Gabriel Garcia Marquez is one of my favorite writers of all time. One Hundred Years of Solitude was a revelation when I read it decades ago – it is on my desert island list for sure. Love in the Time of Cholera might even be a better book, all around.
My love for his prodigious output of short fiction has never matched that of his epic novels, however. In small doses his Magic Realism (can this style of writing even be done in English? In an American settting?) feels overly precious to me – though his genius is evident even there.
Even though I love his work, if you tell me you can’t get into it… I’d have a hard time arguing. It’s not for everyone. Either it resonates with you or it doesn’t.
Today we have an early short story by him, Eyes of a Blue Dog (originally published in – you guessed it – the New Yorker in 1978). At first the story is confusing… What is going on here? It doesn’t take long to figure out we are in a dream, and the author does a good job of implying the odd geometry of a slumbering illusion.

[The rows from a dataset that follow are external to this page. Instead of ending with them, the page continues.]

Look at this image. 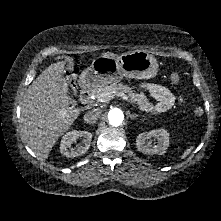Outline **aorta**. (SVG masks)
<instances>
[{"label":"aorta","mask_w":221,"mask_h":221,"mask_svg":"<svg viewBox=\"0 0 221 221\" xmlns=\"http://www.w3.org/2000/svg\"><path fill=\"white\" fill-rule=\"evenodd\" d=\"M124 114L121 109L113 108L108 113V122L111 126H120L123 122Z\"/></svg>","instance_id":"aorta-1"}]
</instances>
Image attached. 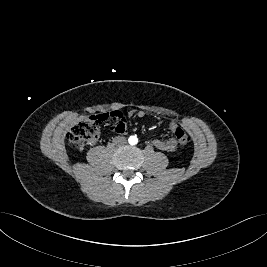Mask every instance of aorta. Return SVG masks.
Instances as JSON below:
<instances>
[{"label": "aorta", "mask_w": 267, "mask_h": 267, "mask_svg": "<svg viewBox=\"0 0 267 267\" xmlns=\"http://www.w3.org/2000/svg\"><path fill=\"white\" fill-rule=\"evenodd\" d=\"M128 141H129V144L135 145V144H137L138 139L136 136H130Z\"/></svg>", "instance_id": "aorta-1"}]
</instances>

There are two people in this dream, a man and a woman. They meet in dreams, but can’t connect in real life, because – even though the woman wants to find the man and goes around spreading the phrase “Eyes of a Blue Dog” as a clue to her whereabouts – he can’t remember anything once he wakes up.

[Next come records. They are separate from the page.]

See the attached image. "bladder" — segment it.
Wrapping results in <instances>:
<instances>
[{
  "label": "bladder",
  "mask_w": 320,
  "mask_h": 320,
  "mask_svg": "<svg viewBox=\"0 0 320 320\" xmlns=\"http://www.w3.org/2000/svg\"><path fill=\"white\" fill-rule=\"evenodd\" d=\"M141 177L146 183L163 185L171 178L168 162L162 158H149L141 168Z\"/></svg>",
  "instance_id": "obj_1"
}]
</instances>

It’s a concice example of loneliness. Even when we have found a kindred soul, our passion and hunger are doomed because of the mortal shell we are all trapped within. This theme of the human soul desolate and alone runs through all of his work – despite plenty of life-affirming, entertaining, and hopeful passages.

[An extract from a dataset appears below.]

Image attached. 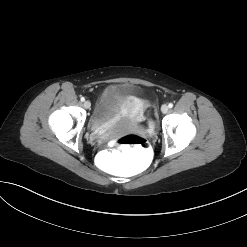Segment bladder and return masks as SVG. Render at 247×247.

Now, next to the lamp, she was looking at me. I remembered that she had also looked at me in that way in the past, from that remote dream where I made the chair spin on its back legs and remained facing a strange woman with ashen eyes. It was in that dream that I asked her for the first time: “Who are you?” And she said to me: “I don’t remember.” I said to her: “But I think we’ve seen each other before.” And she said, indifferently: “I think I dreamed about you once, about this same room.” And I told her: “That’s it. I’m beginning to remember now.” And she said: “How strange. It’s certain that we’ve met in other dreams.”
—-Eyes of a Blue Dog, Gabriel Garcia Marquez
I love this short story and is a big task to right magical realism in English ( I am attempting it right now) but the story is situated In Mexico thou. that kind of language seems to come out easily when you have always been surrender by legends and weird occurrences. Keep reading 🙂
Thanks for the comment – your story sounds really interesting.